In the wake of his death, Shon Faye writes a tribute to the pillar of culture and beloved national treasure who never sacrificed his opinions, his personality, his gayness in return for his rise to becoming a household name
Waking up to news of the unexpected death of Paul O’Grady at the age of 67 felt, frankly, like another dreary milestone passed in our pilgrimage towards a world that’s only becoming exponentially more boring in both its service of capitalist greed and the prurient concerns of people you would move away from at a party. O’Grady was a rare combination of so many qualities that are honourable enough on their own and truly magnificent in concert: guts, guile, honesty, integrity, wit, cattiness, kindness. I’ve spent enough years in the smoking areas of gay pubs and clubs to know that anyone can be a bitch, but to have a caustic tongue used expertly to lacerate the high and mighty – as O’Grady could – is as rare and God-given a talent as a crystal clear singing voice, and it should be revered as such.
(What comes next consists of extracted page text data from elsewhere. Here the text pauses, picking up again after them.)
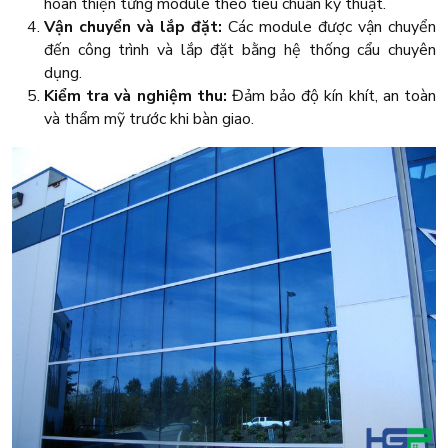
hoàn thiện từng module theo tiêu chuẩn kỹ thuật.
Vận chuyển và lắp đặt:
Các module được vận chuyển
đến công trình và lắp đặt bằng hệ thống cẩu chuyên
dụng.
Kiểm tra và nghiệm thu:
Đảm bảo độ kín khít, an toàn
và thẩm mỹ trước khi bàn giao.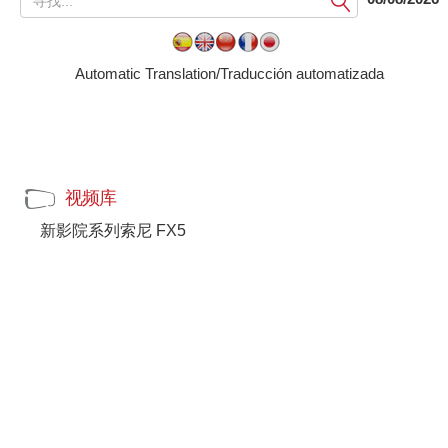
交
Automatic Translation/Traducción automatizada
视频库
新影院系列索尼 FX5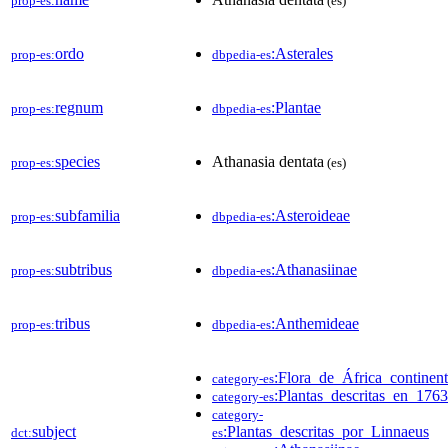
prop-es:
(es)
ordo
:Asterales
prop-es:
dbpedia-es
regnum
:Plantae
prop-es:
dbpedia-es
species
Athanasia dentata
prop-es:
(es)
subfamilia
:Asteroideae
prop-es:
dbpedia-es
subtribus
:Athanasiinae
prop-es:
dbpedia-es
tribus
:Anthemideae
prop-es:
dbpedia-es
:Flora_de_África_continent
category-es
:Plantas_descritas_en_1763
category-es
category-
subject
:Plantas_descritas_por_Linnaeus
dct:
es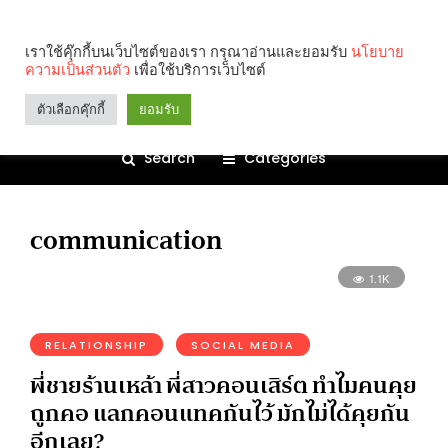
เราใช้คุ๊กกี้บนเว็บไซต์ของเรา กรุณาอ่านและยอมรับ
นโยบาย
ความเป็นส่วนตัว
เพื่อใช้บริการเว็บไซต์
ตัวเลือกคุ๊กกี้
ยอมรับ
Search
Categories
communication
1.1K
RELATIONSHIP
SOCIAL MEDIA
พี่ชายร้านเหล้า พี่สาวคอนเสิร์ต ทำไมคนคุย
ถูกคอ แลกคอนแทคกันไว้ มักไม่ได้คุยกัน
อีกเลย?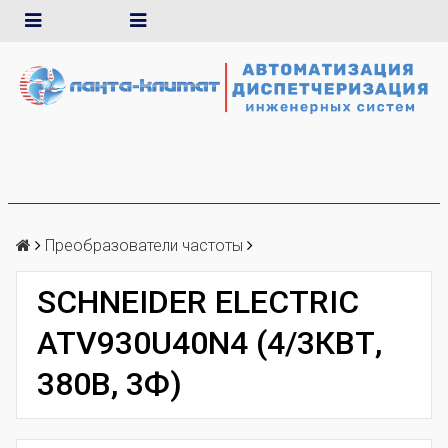
Преобразователи частоты
SCHNEIDER ELECTRIC
ATV930U40N4 (4/3КВТ,
380В, 3Ф)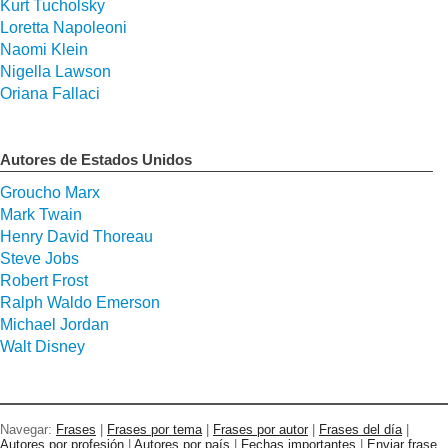
Kurt Tucholsky
Loretta Napoleoni
Naomi Klein
Nigella Lawson
Oriana Fallaci
Autores de Estados Unidos
Groucho Marx
Mark Twain
Henry David Thoreau
Steve Jobs
Robert Frost
Ralph Waldo Emerson
Michael Jordan
Walt Disney
Navegar:
Frases
|
Frases por tema
|
Frases por autor
|
Frases del día
|
Autores por profesión
|
Autores por país
|
Fechas importantes
|
Enviar frase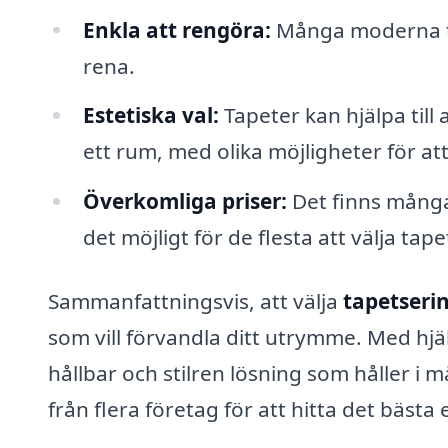
Enkla att rengöra:
Många moderna tap
rena.
Estetiska val:
Tapeter kan hjälpa till
ett rum, med olika möjligheter för att
Överkomliga priser:
Det finns många 
det möjligt för de flesta att välja ta
Sammanfattningsvis, att välja
tapetseri
som vill förvandla ditt utrymme. Med hjäl
hållbar och stilren lösning som håller i 
från flera företag för att hitta det bäst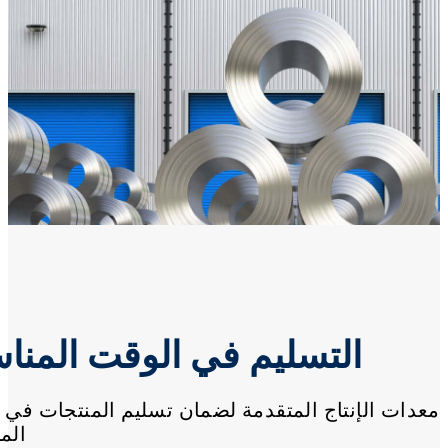
التسليم في الوقت المن
معدات الإنتاج المتقدمة لضمان تسليم المنتجات في 
الم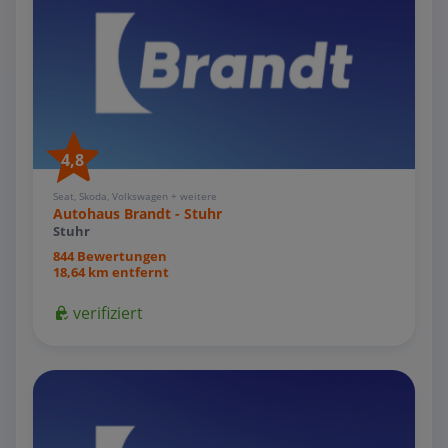
4,8
Seat, Skoda, Volkswagen + weitere
Autohaus Brandt - Stuhr
Stuhr
844 Bewertungen
18,64 km entfernt
verifiziert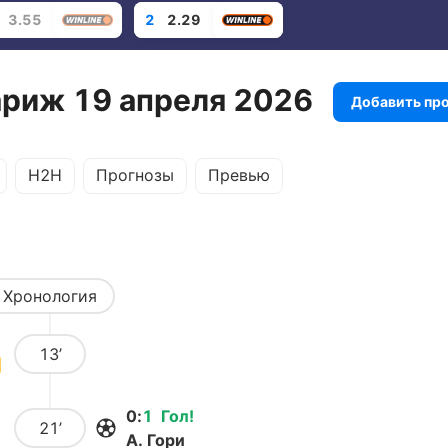
3.55
2
2.29
ариж 19 апреля 2026
Добавить пр
H2H
Прогнозы
Превью
Хронология
13’
0
:
1
Гол
!
21’
А. Гори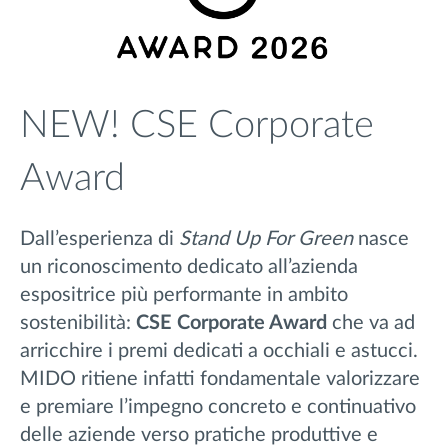
NEW! CSE Corporate
Award
Dall’esperienza di
Stand Up For Green
nasce
un riconoscimento dedicato all’azienda
espositrice più performante in ambito
sostenibilità:
CSE Corporate Award
che va ad
arricchire i premi dedicati a occhiali e astucci.
MIDO ritiene infatti fondamentale valorizzare
e premiare l’impegno concreto e continuativo
delle aziende verso pratiche produttive e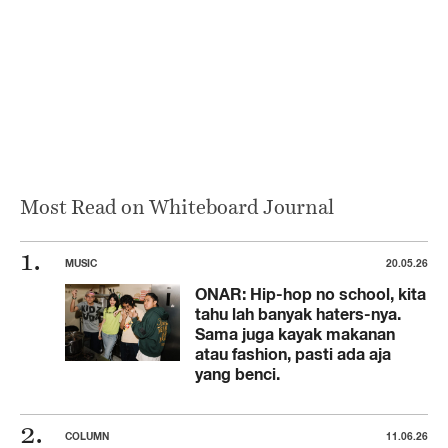
Most Read on Whiteboard Journal
MUSIC
20.05.26
ONAR: Hip-hop no school, kita
tahu lah banyak haters-nya.
Sama juga kayak makanan
atau fashion, pasti ada aja
yang benci.
COLUMN
11.06.26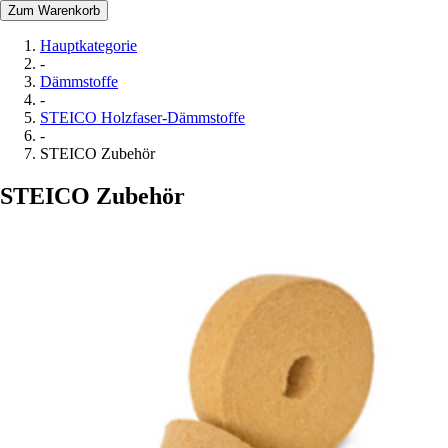
Zum Warenkorb
Hauptkategorie
-
Dämmstoffe
-
STEICO Holzfaser-Dämmstoffe
-
STEICO Zubehör
STEICO Zubehör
I’m always asked, “when was the first time you remember seeing queerness as child?” on podcasts and panels. My answer is always the same: Lily Savage. The Lily Savage Show on ITV to be precise. A Scouse working-class drag queen making veiled jokes about being a hooker on primetime TV. I was just nine years old but I still remember being captivated. Later, in my twenties, back at someone’s house with the gay guys I used to party with, I would get up old clips of Lily Savage being interviewed on Parkinson YouTube at 3am and make them watch.
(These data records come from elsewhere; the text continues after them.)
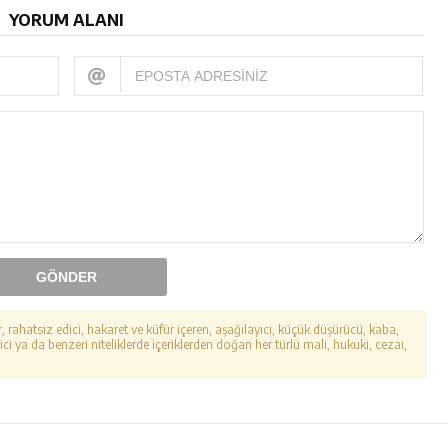
YORUM ALANI
GÖNDER
r, rahatsız edici, hakaret ve küfür içeren, aşağılayıcı, küçük düşürücü, kaba,
ici ya da benzeri niteliklerde içeriklerden doğan her türlü mali, hukuki, cezai,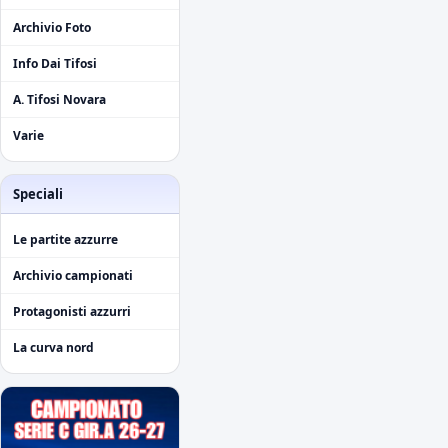
Archivio Foto
Info Dai Tifosi
A. Tifosi Novara
Varie
Speciali
Le partite azzurre
Archivio campionati
Protagonisti azzurri
La curva nord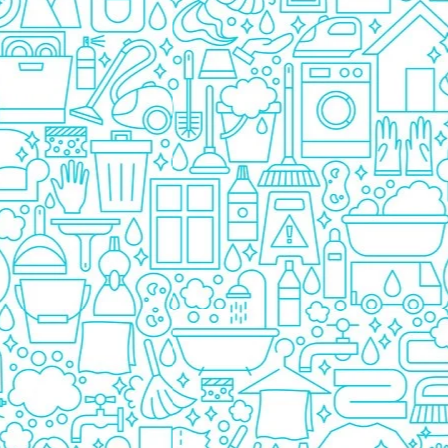
Pasta De Dinti
Cosmetice
Deodorante
Creme
Ingrijire Unghii
Machiaje/Pensule
Sapun
Sapun Solid
Sapun Lichid
Par
Vopsea
Sampon
Balsam/Masca
Coafura
Ustensile
Gel de Dus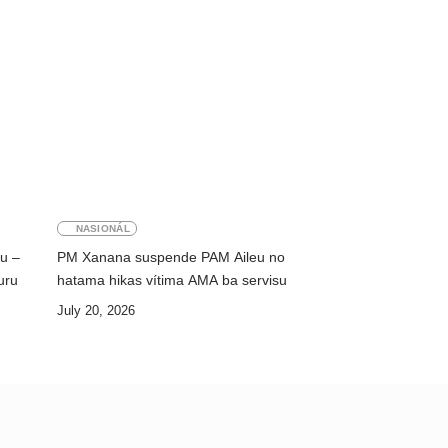
NASIONÁL
ku –
PM Xanana suspende PAM Aileu no
uru
hatama hikas vítima AMA ba servisu
July 20, 2026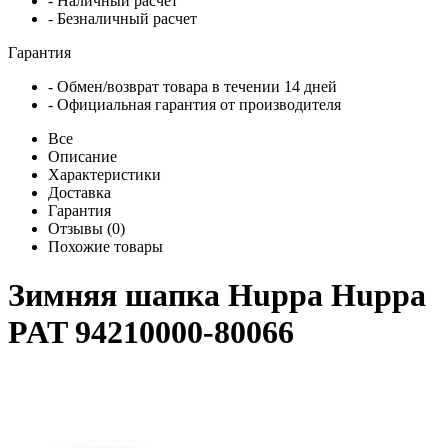
- Наличный расчет
- Безналичный расчет
Гарантия
- Обмен/возврат товара в течении 14 дней
- Официальная гарантия от производителя
Все
Описание
Характеристики
Доставка
Гарантия
Отзывы (0)
Похожие товары
Зимняя шапка Huppa Huppa
PAT 94210000-80066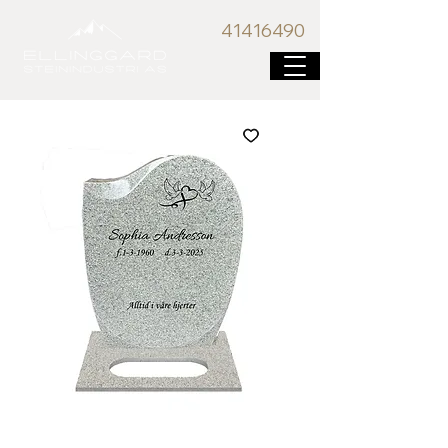
41416
490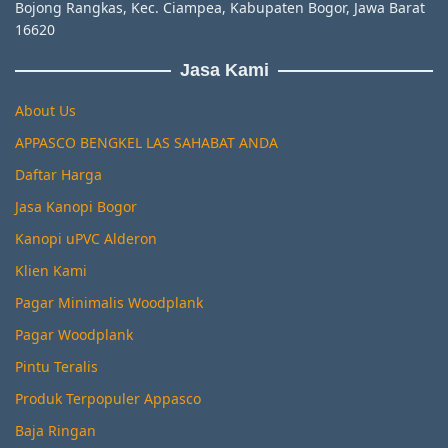
Bojong Rangkas, Kec. Ciampea, Kabupaten Bogor, Jawa Barat
16620
Jasa Kami
About Us
APPASCO BENGKEL LAS SAHABAT ANDA
Daftar Harga
Jasa Kanopi Bogor
Kanopi uPVC Alderon
Klien Kami
Pagar Minimalis Woodplank
Pagar Woodplank
Pintu Teralis
Produk Terpopuler Appasco
Baja Ringan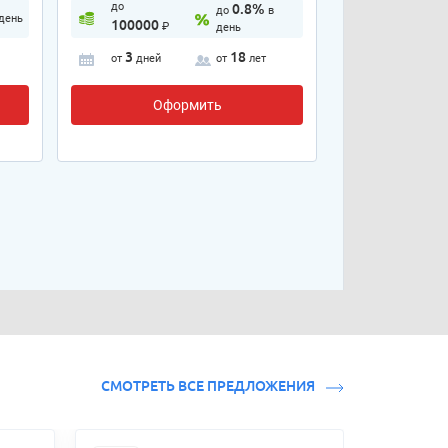
до
0.8%
до
в
 день
100000
₽
день
3
18
от
дней
от
лет
Оформить
СМОТРЕТЬ ВСЕ ПРЕДЛОЖЕНИЯ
Paul O’Grady managed to become an unusual pillar of culture: a beloved national treasure who never sacrificed his opinions, his personality, his gayness in return for his rise to becoming a household name. He died both an animal-loving BBC Radio 2 presenter your grandmother loved and a queer hero who once faced down a police raid in full drag at London’s Royal Vauxhall Tavern during the AIDS crisis. “It was 34 years ago when the cops raided the Vauxhall,” he wrote of that night. “I was doing the late show and within seconds the place was heaving with coppers, all wearing rubber gloves. I remember saying something like, ‘Well well, it looks like we’ve got help with the washing up.’”
I am truly gutted that I will never interview him. He was one of my dream guests on Call Me Mother. Last year, I interviewed my friend, the cabaret artist and performer David Hoyle who told me his vivid memories of working at the RVT in the 80s and being intimidated by Lily Savage’s wit and talent. I was a support act for Hoyle a few years back and one of the greatest privileges of my life has been performing on the stage of the Royal Vauxhall Tavern myself, precisely because of the sense it was hallowed by O’Grady. The proximity I felt to him on that stage was the ultimate fulfilment of that ineffable recognition I experienced when I saw him on television as a child.
The celebration of his life that will be prompted by his death will force us in the queer community to confront unpleasant shifts in culture and increasing hesitancy many of us feel to be irreverent in a time of unhinged culture war and lucrative Amazon paid partnerships. Paul O’Grady was one of a cluster of truly anarchic gay and gender-freak working-class performers – David Hoyle and Pete Burns also spring to mind – who seemed to get on national television by stealth. Hoyle decided himself too sensitive for fame early on and Burns was too abrasive to be as widely beloved as O’Grady. Yet despite his appeal, it’s undoubtedly hard to imagine such opportunities being afforded today to anyone like Paul O’Grady, who called for George Osborne and David Cameron’s heads to be placed on spikes because of their austerity policies. The sadness of his death is the loss of a brilliant man with looming talent but its also about a longing for more bravery, ingenuity and humour from culture at a time when the right-wing is in ascendancy and the arts has become a sector bloated with far too many double-barrelled, bougie, boring cowards.